┌─ Material provided

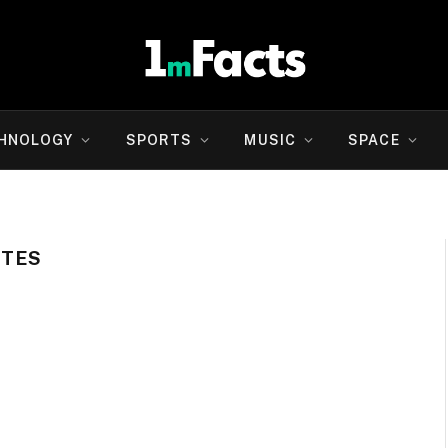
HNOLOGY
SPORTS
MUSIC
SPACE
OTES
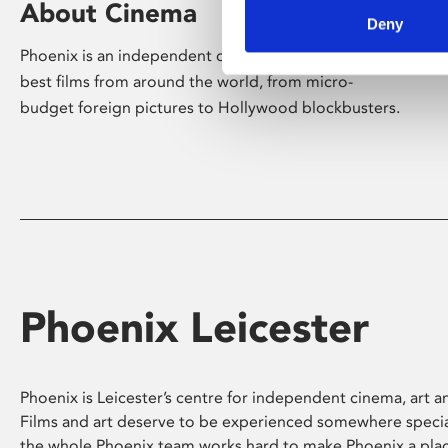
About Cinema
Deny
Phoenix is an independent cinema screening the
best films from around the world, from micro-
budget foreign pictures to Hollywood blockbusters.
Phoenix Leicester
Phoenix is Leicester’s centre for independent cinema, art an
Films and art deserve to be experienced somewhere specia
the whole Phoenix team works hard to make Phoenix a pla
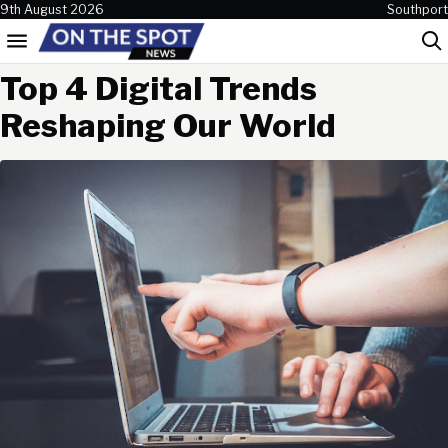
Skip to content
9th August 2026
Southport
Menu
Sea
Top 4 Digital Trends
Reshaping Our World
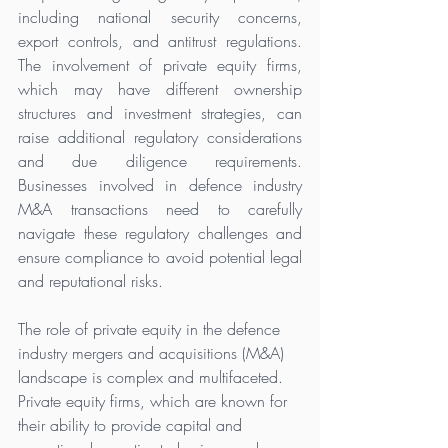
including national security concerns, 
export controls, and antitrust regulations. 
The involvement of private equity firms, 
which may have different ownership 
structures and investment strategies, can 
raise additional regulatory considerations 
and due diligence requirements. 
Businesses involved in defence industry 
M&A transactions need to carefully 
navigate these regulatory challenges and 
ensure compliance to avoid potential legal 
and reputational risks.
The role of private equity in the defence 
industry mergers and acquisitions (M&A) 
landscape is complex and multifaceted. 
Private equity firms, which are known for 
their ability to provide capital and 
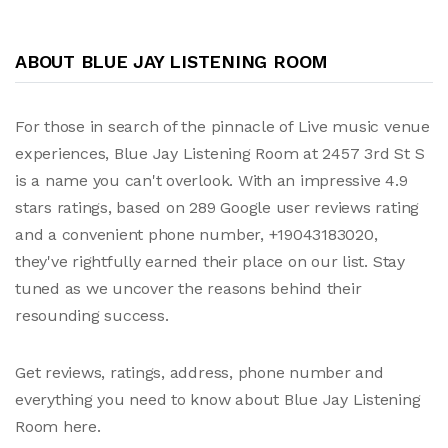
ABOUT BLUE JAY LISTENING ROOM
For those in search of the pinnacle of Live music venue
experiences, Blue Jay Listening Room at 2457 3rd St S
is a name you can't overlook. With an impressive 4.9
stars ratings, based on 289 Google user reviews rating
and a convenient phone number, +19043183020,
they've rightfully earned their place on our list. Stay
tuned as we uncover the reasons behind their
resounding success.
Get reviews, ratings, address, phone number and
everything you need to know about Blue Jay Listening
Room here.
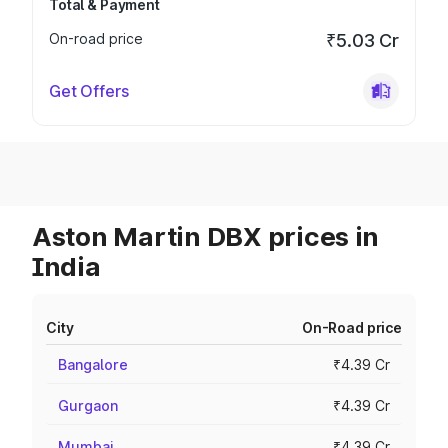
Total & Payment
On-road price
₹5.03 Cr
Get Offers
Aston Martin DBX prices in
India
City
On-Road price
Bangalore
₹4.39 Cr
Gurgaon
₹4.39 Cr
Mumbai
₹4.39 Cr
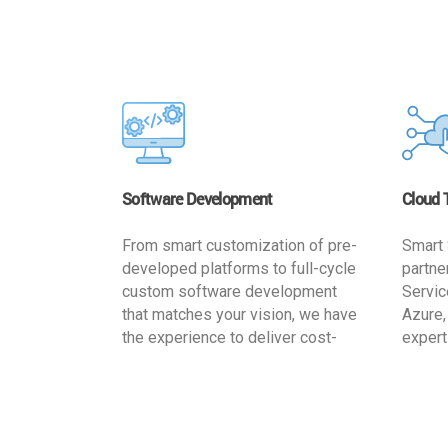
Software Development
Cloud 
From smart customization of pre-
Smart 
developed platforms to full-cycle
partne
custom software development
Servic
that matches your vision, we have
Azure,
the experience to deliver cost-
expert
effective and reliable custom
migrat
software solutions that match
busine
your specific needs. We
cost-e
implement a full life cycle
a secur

└─
┌─ Material provided

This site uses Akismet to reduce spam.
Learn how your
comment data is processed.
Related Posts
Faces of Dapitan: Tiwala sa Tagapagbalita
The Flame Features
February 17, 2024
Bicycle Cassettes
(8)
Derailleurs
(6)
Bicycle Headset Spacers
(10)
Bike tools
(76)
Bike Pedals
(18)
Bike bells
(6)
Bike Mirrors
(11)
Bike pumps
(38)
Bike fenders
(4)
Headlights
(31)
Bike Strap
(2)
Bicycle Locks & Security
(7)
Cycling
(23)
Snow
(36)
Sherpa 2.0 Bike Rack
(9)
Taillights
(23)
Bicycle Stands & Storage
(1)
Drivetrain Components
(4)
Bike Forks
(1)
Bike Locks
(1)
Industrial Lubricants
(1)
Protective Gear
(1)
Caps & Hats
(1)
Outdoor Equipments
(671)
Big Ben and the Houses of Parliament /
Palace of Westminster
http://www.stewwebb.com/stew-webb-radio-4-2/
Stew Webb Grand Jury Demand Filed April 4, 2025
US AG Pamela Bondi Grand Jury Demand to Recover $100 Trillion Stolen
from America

└─

What is expected – Look through the material and find each line that includes "Bike", then copy it.

Exercise response –
Bike tools
Bike Pedals
Bike bells
Bike Mirrors
Bike pumps
Bike fenders
Bike Strap
Sherpa 2.0 Bike Rack
Bike Forks
Bike Locks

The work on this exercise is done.